I’m referring to these words, spoken to a group of kids from Compton, CA, hometown of the third-year defensive back:
“People think the best feelings in the world are when you score a touchdown in front of millions of people,” Sherman says in NFL Films’ “The Trash-Talking Cornerback.” “That’s not the best feeling for me. In my opinion, the best feeling is when you help somebody who has nothing.”
Sherman knows both feelings well. He’s scored two touchdowns since being drafted in the fifth round of the 2011 draft, including a game-tying TD against the Houston Texas that was the biggest play in Seattle’s overtime win on Sept. 29.
But the other feeling, the best one? There’s not an audience of 55 million people on hand to witness moments like those. Last summer, Sherman launched the charity Blanket Coverage - The Richard Sherman Family Foundation, whose goal, according to the organization’s Facebook page, is to “help as many kids as possible have adequate school supplies and clothes.”
A message recently posted to the foundation's Facebook page -- just above a picture of Sherman sharing a hug with Erin Andrews -- echoes Sherman’s statements about helping those in need.
“Yes, the wins, stats and other achievements have made an impact towards the ultimate goal of Richard Sherman and the Seattle Seahawks, reaching the Super Bowl. However, a bigger success story has been the realization of the entire Sherman family's goal to support young people by investing in their education by way of this foundation.”
Education is very important to the Sherman family. According to the website Local School Directory.com, the Compton Unified School District, which includes Sherman’s high school Dominguez, has a graduation rate of just 38.4 percent, barely half of the statewide graduation rate of 71.2 percent.
Under these circumstances, Sherman graduated second in his high school class with a 4.2 GPA and went on to play college football at Stanford, where he finished with a 3.9 GPA, beginning work on a master's degree in his final year of eligibility.
But those are just actions, not words. Since his mouth has become the focus of discussion in the build-up to the Super Bowl, here’s another juicy quote from Sherman:
“I know the jock stereotype—cool guy, walking around with your friends, not caring about school, not caring about anything,” Sherman told Sports Illustrated last summer. “I hate that stereotype. I want to destroy it. I want to kill it."
There’s that fire we’ve come to expect. In the wake of the overwhelming criticism Sherman has received since his postgame interview with Erin Andrews (some of it fair, some of it not, too much of it nakedly racist), there lies a profound irony that’s being overlooked or disregarded. From an academic standpoint, Richard Sherman is the exact type of role model that we need more of in communities like Compton.

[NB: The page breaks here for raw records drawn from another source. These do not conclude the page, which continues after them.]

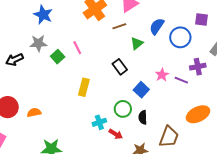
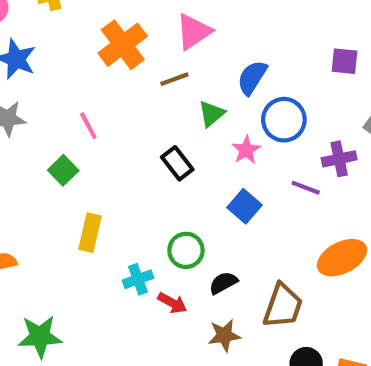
blue circle: (180, 37) -> (284, 120), moved
green square: (58, 57) -> (63, 170), moved
pink star: (162, 75) -> (246, 150), moved
yellow rectangle: (84, 87) -> (90, 233), moved
blue square: (141, 90) -> (244, 206), moved
black semicircle: (143, 117) -> (223, 283), moved, turned 64

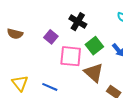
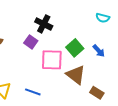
black cross: (78, 22) -> (44, 24), moved

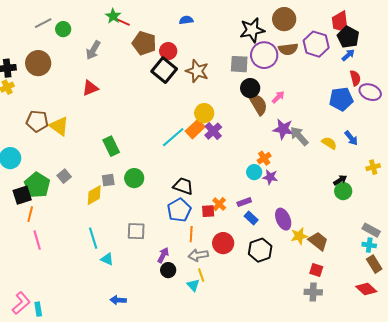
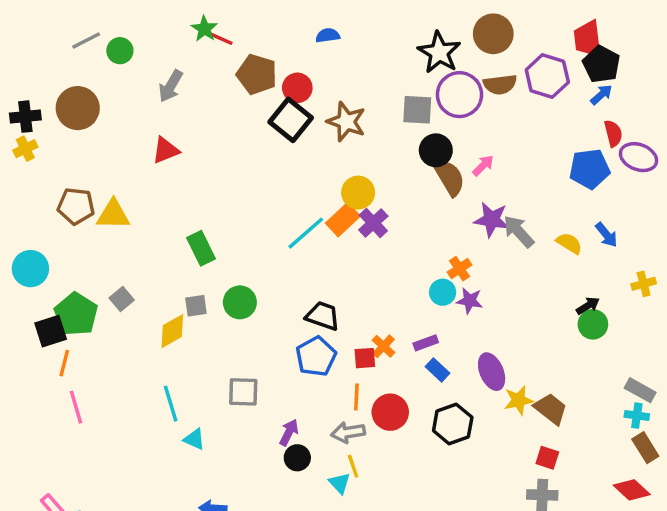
black star: (252, 30) -> (439, 52), turned -30
yellow triangle: (59, 126) -> (113, 215), turned -35
orange line: (191, 234) -> (356, 397), moved

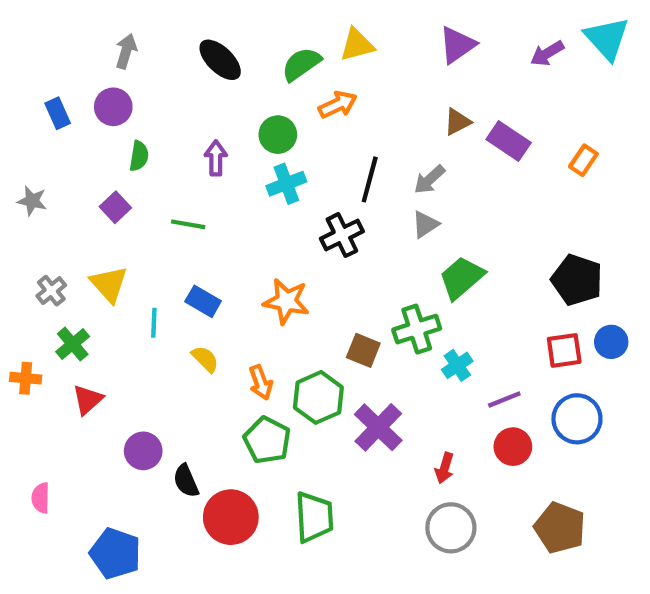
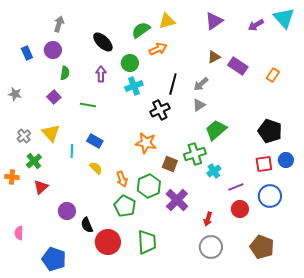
black ellipse: (220, 60) -> (103, 42), moved
orange star: (286, 301) -> (146, 143), moved

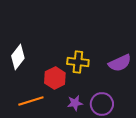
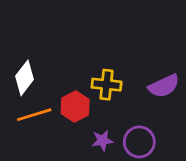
orange line: (31, 101) -> (34, 115), moved

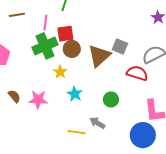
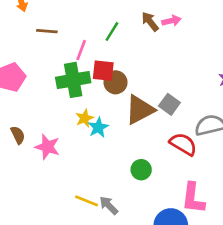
brown circle: (72, 49) -> (116, 82), moved
cyan star: (75, 94) -> (98, 127), moved
gray arrow: (97, 123) -> (109, 205), moved

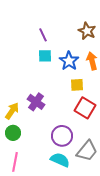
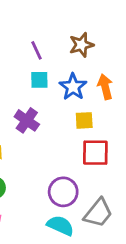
brown star: (87, 31) -> (81, 45), moved, turned 30
purple cross: (36, 102) -> (27, 120), moved
red square: (85, 108) -> (95, 153), turned -30

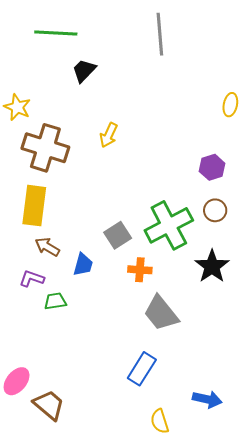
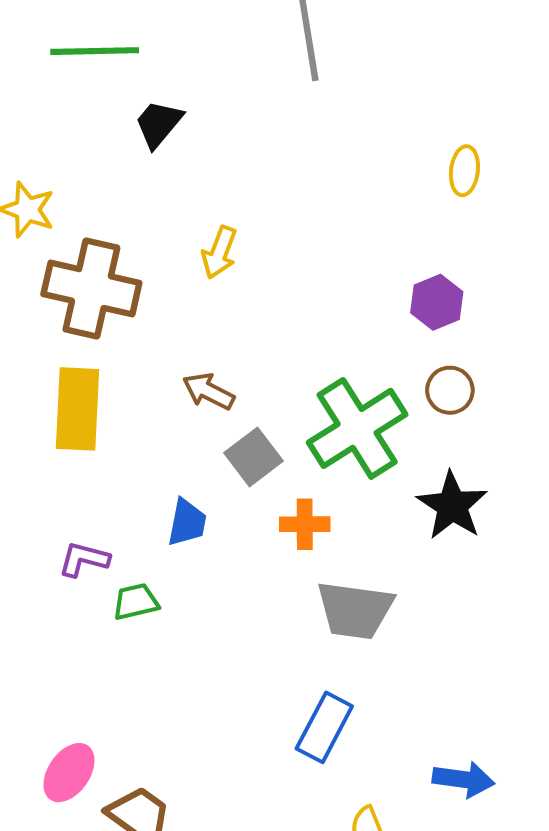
brown arrow: (47, 247) -> (209, 391), moved
gray trapezoid: (161, 313) -> (355, 610), turned -39

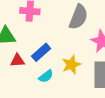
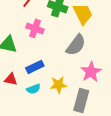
red triangle: (17, 60) -> (11, 79), moved

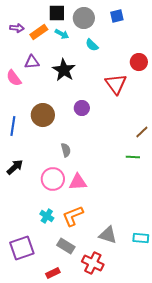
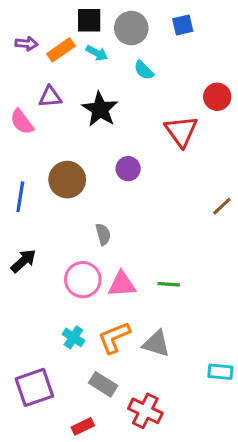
green line: (133, 157) -> (169, 284), moved
gray triangle: (108, 235) -> (156, 344), moved

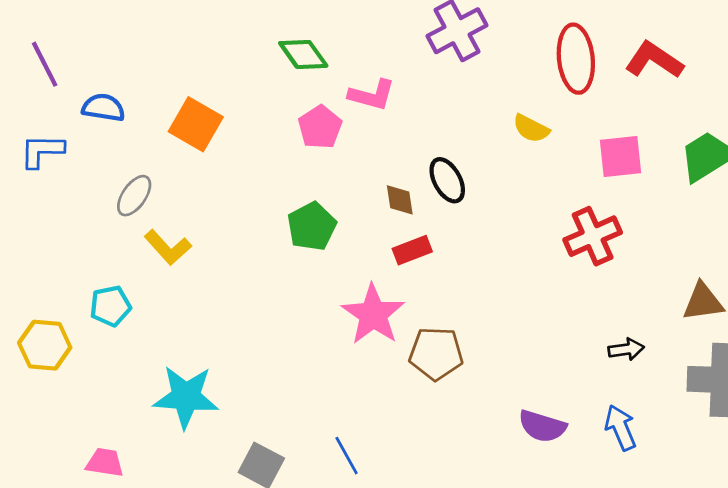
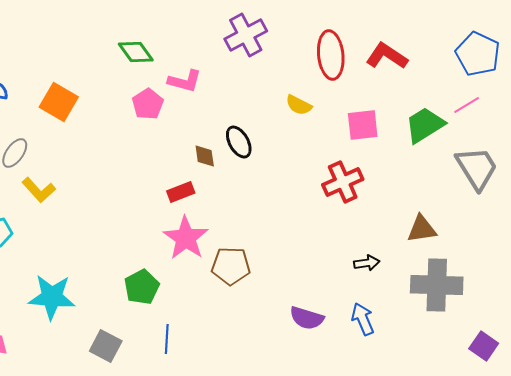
green pentagon: (312, 226) -> (142, 287), moved
red rectangle: (412, 250) -> (181, 192), moved
blue line: (347, 456) -> (167, 339), turned 32

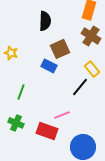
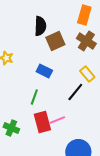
brown square: (60, 49) -> (55, 41), moved
green line: (21, 92) -> (34, 97), moved
red rectangle: (47, 131) -> (42, 122), moved, turned 55

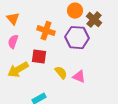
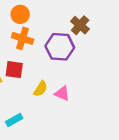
orange circle: (75, 11) -> (20, 14), moved
yellow semicircle: (61, 73) -> (41, 89), turned 72

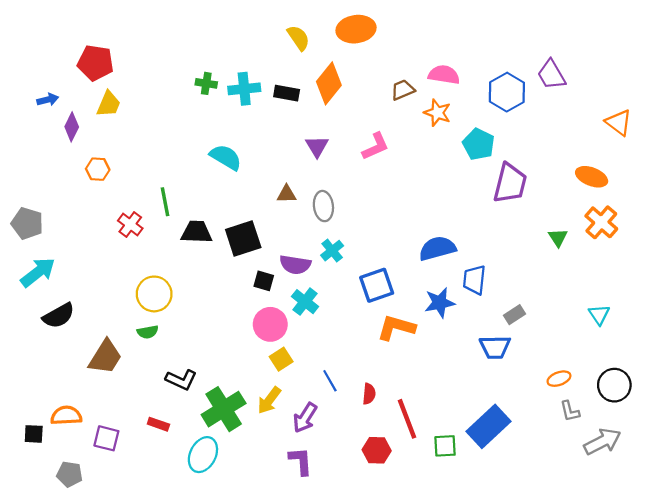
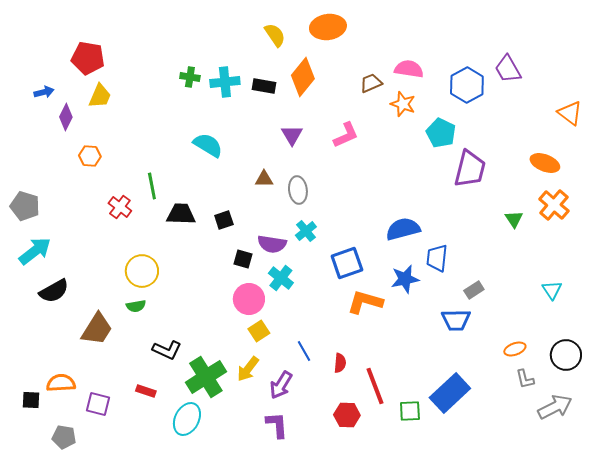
black square: (243, 239) -> (224, 220), size x0.6

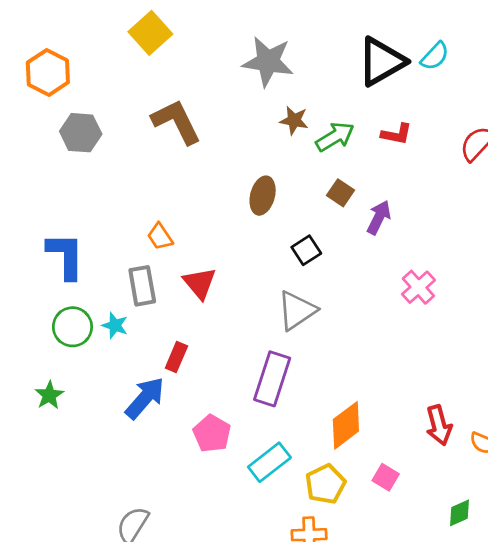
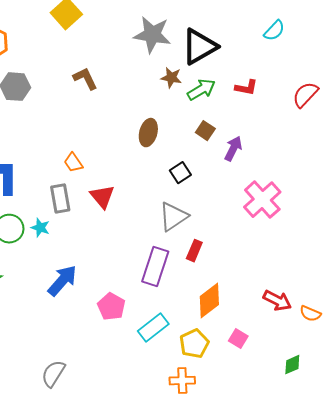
black triangle: (382, 62) -> (199, 47), moved
brown L-shape: (176, 122) -> (85, 79), size x0.7
pink cross: (418, 287) -> (262, 200), size x1.5
red rectangle: (176, 357) -> (194, 251), moved
red arrow: (439, 425) -> (277, 301), turned -48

To those who would say Sherman’s angry, arrogant words after the NFC Championship game should strip him of all rights and privileges as someone we should look up to, I’ll take your Richard Sherman and raise you a Tom Brady. Oh what, did you forget the F-Bomb Brady dropped on the refs following a horrible call at the end of the Patriots loss to the Panthers? Of course you did, he’s Tom Brady. It’s a matter of opinion whether or not Sherman’s outburst was more egregious and detrimental to America's youth than Brady’s. It’s a matter of record that a ref at a youth soccer game in Utah was killed this spring after being punched by a 17-year-old player who didn’t like a call.
But whatever, Brady’s a three-time Super Bowl-winning quarterback married to a supermodel, Sherman’s an arrogant loudmouth playing for the most despised team in the NFL. You’ll see what you want to see. As a smart guy once trenchantly observed, “People just use stereotypes to shape their mind in a certain way and judge people.”
I’ll leave it up to you to guess who said that.